Il y a tout d'abord l'histoire de Dominique, dit Dodo, le dernier des Felsen devenu l'admirable clochard de l'île. Dodo n'a plus le droit d'aller à Alma, l'ancien domaine familial, alors il passe ses journées sur le carrefour de la Louise ou bien se réfugie dans les cimetières pour prendre soin de ceux qui ne sont plus là.
Jérémie, l'Européen, en arrivant à Maurice, veut retrouver la trace du dodo, cet oiseau magnifique et légendaire qui fut le premier habitant de l'île. Mais cette quête est aussi celle de ses ancêtres. Jérémie veut retrouver les lieux où son père a passé ses premières années, ces lieux qu'il ne connaît qu'à travers les coquillages, cartes et pierres posés comme autant de souvenirs d'une époque révolue mais bénie.

JMG le Clézio, une nouvelle fois, s'inspire de sa propre histoire familiale pour nous livrer un roman où se mêlent plusieurs thématiques chères à l'auteur.
« Alma », c'est tout d'abord la quête des origines. Jérémie, sorte d'avatar de le Clézio, tente de remonter le passé à la recherche des traces d'un oiseau mythique. Mais à travers l'histoire du dodo, c'est tout le passé de l'île qui remonte à la surface et la mémoire de ce qui fut : les premiers colons, les esclaves, les coolies indiens, la ruine des grandes familles de planteurs...Histoire d'une époque aujourd'hui révolue mais qui fut celle des ancêtres de Jérémie et avec elle, son lot de splendeurs et de honte liée au rôle qu'ont pu jouer les Felsen dans l'esclavage. La mémoire des marrons, les oubliés de Maurice, est ici ravivée au gré des témoignages et contes locaux qu'écoutent Jérémie.

Pour faire revivre ces gens, JMG le Clézio égrène leurs noms. Ceux trouvés dans les archives, sur les tombes, de ces gens qui exploitèrent les richesses de l'île et de ces gens pour qui elle fut un enfer.
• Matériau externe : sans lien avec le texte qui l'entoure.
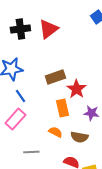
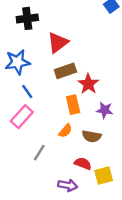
red triangle: (48, 29) -> (58, 42), moved
orange semicircle: (55, 132) -> (65, 131), turned 104
gray line: (31, 152) -> (39, 153), turned -56

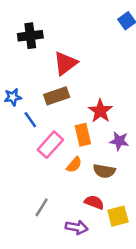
blue star: (17, 62) -> (13, 97), moved, size x0.6
brown rectangle: (65, 71) -> (57, 96), moved
pink rectangle: (22, 117) -> (50, 145), moved
gray line: (39, 153) -> (42, 207), moved

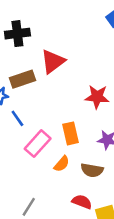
brown rectangle: (57, 96) -> (22, 79), moved
red star: (100, 111) -> (97, 97), moved, turned -30

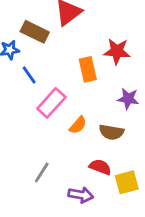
brown rectangle: (22, 79) -> (35, 32), turned 45
orange rectangle: (71, 133) -> (88, 69), moved

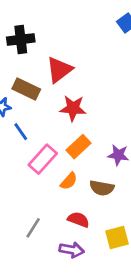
red star: (117, 51) -> (73, 108), moved
orange rectangle: (88, 69) -> (78, 147), moved, turned 60
red semicircle: (100, 167) -> (78, 220), moved

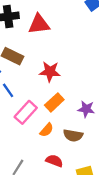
red triangle: (59, 70) -> (39, 24), moved, turned 30

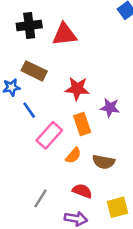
orange rectangle: (54, 102) -> (82, 124), turned -66
purple star: (86, 109) -> (110, 108), moved

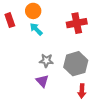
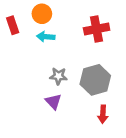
cyan arrow: (36, 29) -> (46, 37), turned -40

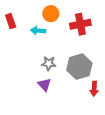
orange circle: (42, 14) -> (51, 14), moved
red arrow: (103, 114) -> (94, 89), moved

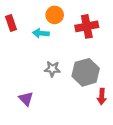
purple triangle: (44, 85) -> (26, 99), moved

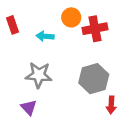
orange circle: (55, 15) -> (71, 17), moved
gray star: (52, 69) -> (39, 75), moved, size x1.5

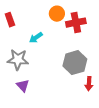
cyan arrow: (45, 36) -> (36, 38), moved, turned -40
gray star: (39, 75) -> (18, 60), moved

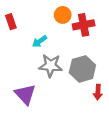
gray star: (18, 60) -> (51, 66), moved
purple triangle: (23, 86) -> (25, 94), size x1.5

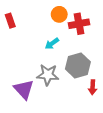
cyan arrow: (40, 41) -> (52, 44), moved
gray star: (51, 66) -> (48, 75), moved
L'écrivain nous les cite tous pour montrer combien ce dont il parle, ce n'est pas que de la fiction. Dodo, le clochard magnifique, participe de cette évocation par ses paroles éternellement au présent, qui mêlent le passé et son époque actuelle. Dodo, symbole de tous les exclus du monde, de Maurice à Paris, est aussi la mémoire de ces esclaves qui n'avaient pour nom que celui de leur propriétaire ou du bateau sur lequel ils étaient arrivés. Et dans les exclus d'aujourd'hui, nous découvrons Krystal la jeune prostituée, Aditi, la jeune indienne qui tente de préserver la beauté naturelle de l'île...


Les descriptions de la faune et la flore sont magnifiques. Mer, bois, cours d'eau, champs de canne à sucre, passé ou présent, le lecteur est immergé dans un décor sauvage et luxuriant, peu à peu domestiqué par l'homme. Car cette île au lourd passé est en pleine transformation et n'a plus grand-chose à voir avec son passé fastueux : supermarchés clinquants, sites naturels saccagés par le tourisme, trafics en tout genre, jeunesse gâchée, pauvreté,… Derrière les plages aux jolis palmiers se cache une réalité bien plus glauque.

En nous transportant vers la terre de ses ancêtres, Le Clézio nous charme une nouvelle fois, tant par son style où chaque mot est pesé, que par une histoire à la fois fantasmée et réaliste qui se veut avant tout une formidable déclaration d'amour à l'île Maurice et une voix pour tous les exclus.
Pour qui veut connaître l'histoire de cette île, il faut lire Le Clézio.
Un grand roman, dans la veine de « La quarantaine ».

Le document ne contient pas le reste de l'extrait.